The book that got me four A Levels and a BSc degree
And published. Obviously

“Madelaine will never amount to anything,” my primary headmistress announced. “She is idle, unintelligent and frankly remedial.” The broke my mother’s heart, but my seven year old one harder.
Tears running down my face, I made an effort to withdraw into myself as much as possible. Under no circumstances was I to draw attention to the stupid little girl I inhabited. I’d daydream, too frightened to ask questions in class. I hated learning to read because it meant someone having to hear my mistakes.
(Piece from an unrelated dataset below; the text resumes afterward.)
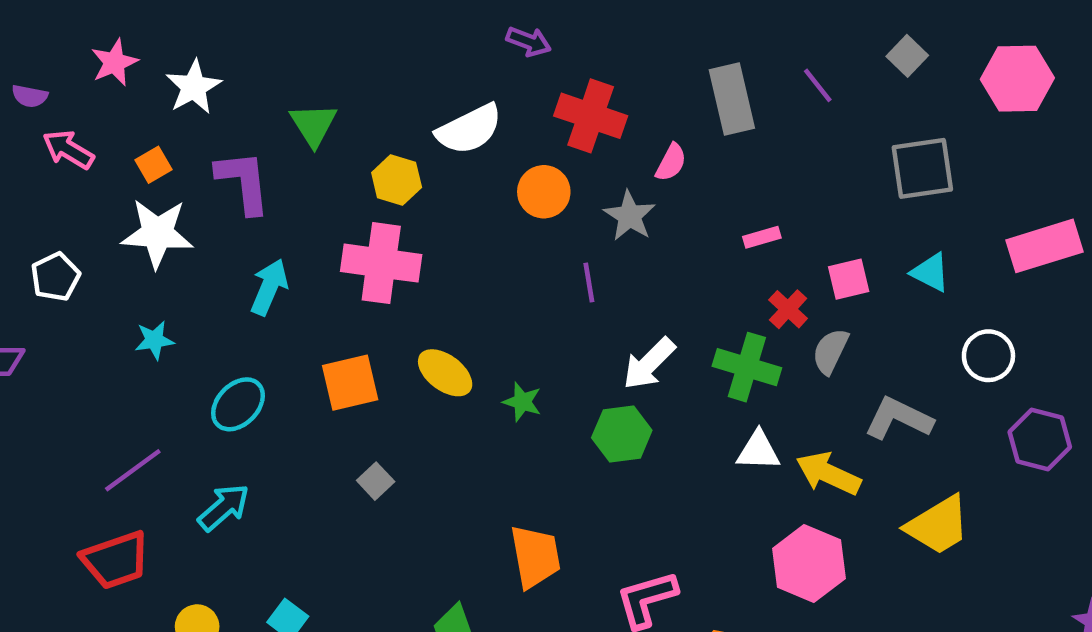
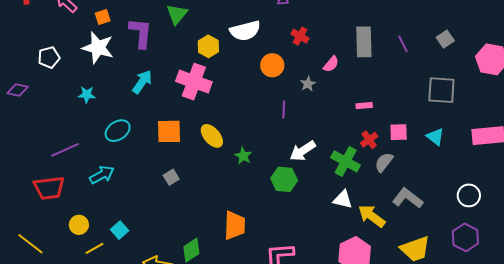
red cross: (591, 116) -> (300, 36), size x0.6
gray star: (630, 216) -> (308, 84), size x0.7
white circle: (988, 356) -> (469, 195), moved
purple hexagon: (1040, 440) -> (465, 237), moved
The truth of it was that I was a painfully anxious child. I was convinced I was going to hell for having curly hair (Catholic education), that I was going to lose all my teeth if I forgot to brush in the morning, and that I was going to be a disappointment to my parents forever. Every day of school was utter hell. Having to be publicly exposed as thick was embarrassing and humiliating. And I’d dwell on it. All night.
What no one knew was that I could read. I was actually leaps and bounds ahead of The Magic Key or The Ladybird Books. I’d get through them voraciously…under the covers at home. Soon I’d hide in the library and read The Chronicles of Narnia all by myself. I’d stay up late devouring absolutely anything I could find. But I didn’t want adults to know in case they made me do it out loud.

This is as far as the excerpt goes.